Currently the USEC bureau of the FI is circulating a document entitled Internationalist Manifesto Against the War.  Gilbert Achcar is credited as being the person behind the manifesto and that he may well be, but it is in reality a kite flying exercise by the USEC to see how far they can go down the road of social chauvinism.

The manifesto starts off by trying to correct a number of glaring errors they had made in the past by acknowledging that the “main culprit for this dangerous evolution is US imperialism, which took advantage of the fall of the Soviet Union in order to consolidate its global military network, expand its presence in various parts of the world and launch invasion wars in Afghanistan and Iraq.”

However, it soon becomes clear that they are paying lip service to the idea and this is mere window dressing.  The short manifesto conflates the Ukrainian state with a nebulous “resistance” that is never defined.  Some of their demands are straightforward and uncomplicated.

They call for the immediate and unconditional withdrawal of Russian troops from Ukraine and support for the Russian anti-war movement as well as an open door policy for refuges fleeing any and all wars.  These are uncomplicated demands that everyone can support.  However, it also then goes on to call for the right of the “resistance” to obtain arms, but the “resistance” is the capitalist Ukrainian state and its forces include the Azov Battallion.  The Ukrainian state is currently receiving substantial weaponry from NATO, so this call is nothing more than an endorsement of current NATO policy.

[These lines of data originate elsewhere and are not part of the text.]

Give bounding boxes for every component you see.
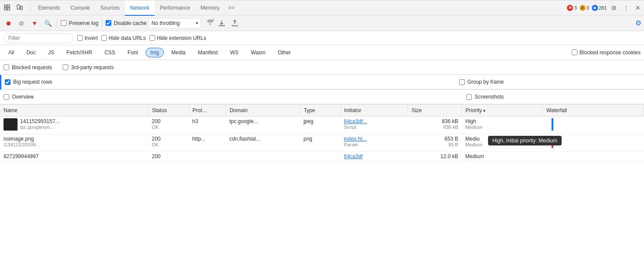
group-by-frame-input[interactable] <box>459 79 465 85</box>
cell-name[interactable]: 141152993157... tpc.googlesyn... <box>0 117 149 132</box>
wifi-icon-btn[interactable] <box>206 18 214 28</box>
devtools-settings-icon[interactable]: ⚙ <box>609 4 619 12</box>
tab-performance[interactable]: Performance <box>155 1 195 16</box>
priority-sort[interactable]: Priority ▾ <box>465 107 539 113</box>
col-protocol[interactable]: Prot... <box>189 105 226 117</box>
type-btn-other[interactable]: Other <box>273 48 296 57</box>
tab-sources[interactable]: Sources <box>95 1 125 16</box>
hide-data-urls-input[interactable] <box>101 35 107 41</box>
tab-bar-icons <box>2 2 25 14</box>
overview-input[interactable] <box>4 94 9 100</box>
third-party-input[interactable] <box>63 64 68 70</box>
hide-ext-urls-input[interactable] <box>149 35 155 41</box>
tab-network[interactable]: Network <box>125 1 155 16</box>
devtools-more-icon[interactable]: ⋮ <box>621 4 631 12</box>
type-btn-media[interactable]: Media <box>166 48 191 57</box>
table-row[interactable]: 141152993157... tpc.googlesyn...200OKh3t… <box>0 117 644 134</box>
size-secondary: 95 B <box>411 142 458 147</box>
overview-checkbox[interactable]: Overview <box>4 94 34 100</box>
error-yellow-count: 3 <box>587 5 589 11</box>
col-domain[interactable]: Domain <box>226 105 300 117</box>
type-btn-fetch-xhr[interactable]: Fetch/XHR <box>62 48 97 57</box>
type-btn-wasm[interactable]: Wasm <box>246 48 271 57</box>
error-badge-red[interactable]: ✕ 3 <box>567 5 577 11</box>
clear-button[interactable]: ⊘ <box>16 18 27 29</box>
error-red-icon: ✕ <box>567 5 573 11</box>
search-button[interactable]: 🔍 <box>42 18 53 29</box>
type-btn-img[interactable]: Img <box>145 48 164 57</box>
col-size[interactable]: Size <box>408 105 462 117</box>
disable-cache-checkbox[interactable]: Disable cache <box>106 20 146 26</box>
network-table-container: Name Status Prot... Domain Type Initiato… <box>0 105 644 269</box>
mobile-icon[interactable] <box>14 2 25 14</box>
options-row-3: Overview Screenshots <box>0 90 644 105</box>
big-request-rows-input[interactable] <box>5 79 11 85</box>
size-primary: 12.0 kB <box>411 153 458 159</box>
import-button[interactable] <box>216 18 227 29</box>
blocked-requests-checkbox[interactable]: Blocked requests <box>4 64 52 71</box>
cell-status: 200 <box>149 152 189 162</box>
filter-button[interactable]: ▼ <box>29 18 40 29</box>
waterfall-bar-blue <box>552 118 553 131</box>
third-party-checkbox[interactable]: 3rd-party requests <box>63 64 113 71</box>
invert-input[interactable] <box>77 35 83 41</box>
initiator-link[interactable]: 64ca3df... <box>344 118 404 124</box>
devtools-close-icon[interactable]: ✕ <box>633 4 642 12</box>
group-by-frame-checkbox[interactable]: Group by frame <box>459 79 504 85</box>
cursor-icon[interactable] <box>2 2 13 14</box>
error-blue-icon: ■ <box>592 5 598 11</box>
cell-initiator[interactable]: 64ca3df...Script <box>340 117 408 134</box>
initiator-link[interactable]: index.ht... <box>344 136 404 142</box>
col-status[interactable]: Status <box>149 105 189 117</box>
type-btn-font[interactable]: Font <box>123 48 143 57</box>
cell-initiator[interactable]: 64ca3df <box>340 152 408 162</box>
tab-console[interactable]: Console <box>65 1 95 16</box>
type-btn-ws[interactable]: WS <box>225 48 243 57</box>
tab-elements[interactable]: Elements <box>33 1 65 16</box>
record-button[interactable]: ⏺ <box>3 18 14 29</box>
invert-checkbox[interactable]: Invert <box>77 35 98 41</box>
cell-name[interactable]: 827299944997 <box>0 152 149 161</box>
type-btn-css[interactable]: CSS <box>99 48 120 57</box>
type-btn-manifest[interactable]: Manifest <box>193 48 223 57</box>
col-priority[interactable]: Priority ▾ <box>462 105 543 117</box>
preserve-log-checkbox[interactable]: Preserve log <box>61 20 98 26</box>
filter-input[interactable] <box>4 33 74 43</box>
blocked-requests-input[interactable] <box>4 64 9 70</box>
hide-data-urls-checkbox[interactable]: Hide data URLs <box>101 35 146 41</box>
cell-name[interactable]: noimage.png /134122/32699... <box>0 134 149 149</box>
screenshots-input[interactable] <box>466 94 472 100</box>
throttle-select[interactable]: No throttling ▾ <box>149 18 201 28</box>
error-badge-blue[interactable]: ■ 281 <box>592 5 607 11</box>
col-waterfall[interactable]: Waterfall <box>543 105 644 117</box>
blocked-cookies-input[interactable] <box>572 50 577 55</box>
type-btn-all[interactable]: All <box>4 48 19 57</box>
network-toolbar: ⏺ ⊘ ▼ 🔍 Preserve log Disable cache No th… <box>0 15 644 31</box>
cell-initiator[interactable]: index.ht...Parser <box>340 134 408 152</box>
more-tabs-button[interactable]: >> <box>225 5 238 11</box>
cell-waterfall <box>543 117 644 134</box>
big-request-rows-checkbox[interactable]: Big request rows <box>5 79 52 85</box>
blocked-cookies-option[interactable]: Blocked response cookies <box>572 50 640 56</box>
table-row[interactable]: noimage.png /134122/32699...200OKhttp...… <box>0 134 644 152</box>
toolbar-separator-2 <box>102 19 102 28</box>
col-initiator[interactable]: Initiator <box>340 105 408 117</box>
screenshots-checkbox[interactable]: Screenshots <box>466 94 504 100</box>
preserve-log-input[interactable] <box>61 20 67 26</box>
initiator-sub: Parser <box>344 142 404 147</box>
network-settings-icon[interactable]: ⚙ <box>635 19 641 27</box>
table-row[interactable]: 827299944997 20064ca3df12.0 kBMedium <box>0 152 644 162</box>
tab-memory[interactable]: Memory <box>195 1 225 16</box>
disable-cache-input[interactable] <box>106 20 111 26</box>
hide-ext-urls-checkbox[interactable]: Hide extension URLs <box>149 35 206 41</box>
col-name[interactable]: Name <box>0 105 149 117</box>
export-button[interactable] <box>229 18 241 29</box>
error-badge-yellow[interactable]: ⚠ 3 <box>580 5 589 11</box>
status-text: OK <box>152 142 185 147</box>
type-btn-doc[interactable]: Doc <box>21 48 40 57</box>
col-type[interactable]: Type <box>300 105 340 117</box>
svg-point-6 <box>210 24 211 25</box>
type-btn-js[interactable]: JS <box>43 48 59 57</box>
cell-waterfall <box>543 152 644 162</box>
initiator-link[interactable]: 64ca3df <box>344 153 404 159</box>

The manifesto has one other demand which on the surface seems ok, that Russia should be forced to pay reparations for what it has inflicted on Ukraine.  It ignores that in the past only victorious powers have been able to impose such demands on the vanquished and whilst the most recent example might be Germany, reparations have actually been extracted from nations such as Haití and others that rebelled against slavery and colonialism.  So. the question arises as to who enforces this and more importantly, exactly who receives the reparations.  Is it the capitalist government in Kiev? Or is some other type of payment envisaged.  It is important to note that Achcar and others have not been to the fore in any movement to demand reparations from the U:S. for Iraq and even less still for Libya an armed operation he supported in practice, despite his protestations to the contrary.  No one is asking the Saudis for reparations for the destruction of Yemen and meanwhile Gaza is bombed willy-nilly and Achcar does not demand reparations.  He has also been silent on any demand for Israeli and U.S. reparations for the destruction of his own native Lebanon in the 1980s.  So, whilst the idea of invaders being forced to make reparations is not an unworthy demand, it is suspicious as to why it only applied to this particular conflict.  Meanwhile Vietnam awaits Achcar’s dollars.

Perhaps the most problematic demand of the manifesto is the following.

No to any increases in military expenditure—we pledge to launch, as soon as this war ends, a new campaign for global disarmament, the dissolution of all imperialist military alliances and an alternative architecture of international security based on the rule of law.
At first glance it would pass the test of any liberal.  Yet a number of questions arise.  Why no to any increase in military expenditure and not call for a drastic reduction?  The answer is they would clash with their new allies in the Embassies who have no intention of reducing their current military budget and smile at the innocence of those who postpone discussion of military budgets to some far-off future.

Likewise, they pledge, once the war is over and not before for a campaign for global disarmament.  They have forgotten the old slogan of striking while the iron is hot.  Any demand to post disarmament to some uncertain date in a peaceful future rather than deal with it now in the midst of a war, smacks of a reformism and chauvinism that would make Kautsky blush.

The also call for the dissolution of all imperialist military alliances, but how many are there?  There is of course the EU’s version of NATO light, the WEA and of course there is NATO, there are no other imperialist military alliances and yet they cannot bring themselves to name them.  It would seem that NATO is the love that dare not speak its name.

And lastly they call for an alternative architecture of international security based on the rule of law.  What does this mean?  Whose law?  Who decides? We have an international order based on the rule of law, it is whatever the U.S. says.  So, whilst there are calls for Putin to tried for war crimes not only are there no matching calls to try Bush and Blair, Obama and Clinton, but the U.S. refuses to accept the jurisdiction of the International Criminal Court in judging its military, something it has in common with Putin’s Russia.

All in all, the Manifesto is not an internationalist document as it makes no calls on the working class and its organisations, none at all.  Working class activity is reduced to support for a bourgeois war. Nor is it anti-war as it is not opposed to the war and makes no calls on the working class to oppose but rather to support it, so those Greek workers blocking NATO convoys do not match the call it makes. It is a thoroughly reactionary document.  Achcar currently trains British military personnel, though it seems they have taught him more than he did them.  He has learned how to spin supporting the forces of reaction, whilst masquerading as a “Marxist Intellectual”.